The truth of the matter is that when it comes to your sexuality, you were meant to be free.
Looooong before the rise of the patriarchy, women enjoyed sexual freedom. Goddess was voluptuous, fecund, and sensual. She made love with delight to her consort, which allowed the earth to be fertile and to provide for its children (all of us, not just the humans).
Juices flowed from her, likened to honey, and she was revered as fruit and nectar. She reveled in her lover’s embrace, which was holy.
And for the humans, sexuality was an expression of the body coming into connection with the divine. Priestesses made love in honor of the Goddess and to support the fertility of Gaia. They joined in the sacred hieros gamos, in which lovemaking was to know and experience the Goddess more deeply through this holy exchange.
But during these times, succession was matrilineal because the only partner provable in the birth of a child was the female. And so property and name rights were handed down the mother’s line.
With the rise of the patriarchy, this began to change. As the thunder god worshiping Aryan invaders from the north descended upon the Goddess societies, they began to dominate women, killing off large portions of the usurped societies, raping women and marrying those who held wealth in order to subjugate them.

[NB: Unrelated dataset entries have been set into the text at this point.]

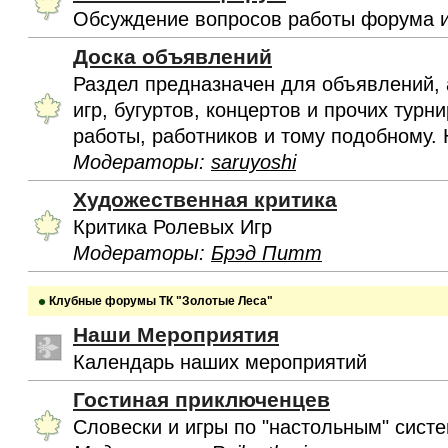
Обсуждение вопросов работы форума и
Доска объявлений
Раздел предназначен для объявлений, 
игр, бугуртов, концертов и прочих турн
работы, работников и тому подобному. 
Модераторы:
saruyoshi
Художественная критика
Критика Ролевых Игр
Модераторы:
Брэд Питт
Клубные форумы ТК "Золотые Леса"
Наши Мероприятия
Календарь наших мероприятий
Гостиная приключенцев
Словески и игры по "настольным" сист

Eventually, invading Hebrews and in particular the Levites, who were eradicating the Goddess religions (as documented in the Old Testament), began to sanctify male domination in an attempt to further dominate those who followed the Goddess traditions, which were proving tenacious in their ability to subsist.
Old Testament scripture lays out the laws governing women’s sexuality, in which women were always considered the property of man, either their father or their husband. It was law that they remain virgins until marriage. And if they were raped, they were given/sold to the rapist as wife. And if a married woman was raped, she was punished and/or killed for the transgression. She was also to be killed if she had an extra-marital affair, though a man was allowed to have as many wives as he desired and could have sex with as many women as he wanted, punishment free.
To be fair, we can see reflections of this same system in other areas, such as in Greece. There, Zeus is portrayed as a philanderer who rapes and subjugates at will while Hera remains at home seething at the women for what they done.
Within the context of the Old Testament, however, which is still perceived as a “holy” text and which also serves as the foundation for Christianity, these laws have become sanctified and while we don’t have strict adherence to them anymore, they still shape the general attitude that exists around a woman’s sexual morality.
Sexual shame and the incapacity to experience full pleasure are some of our deepest woundings as women and it is still reinforced through the way women are talked about sexually, from: “She’s a slut/whore” to “She’s a prude.” We are expected to play the role that the man wants and it’s an inescapable trap in many cases. We’re damned if we do and damned if we don’t.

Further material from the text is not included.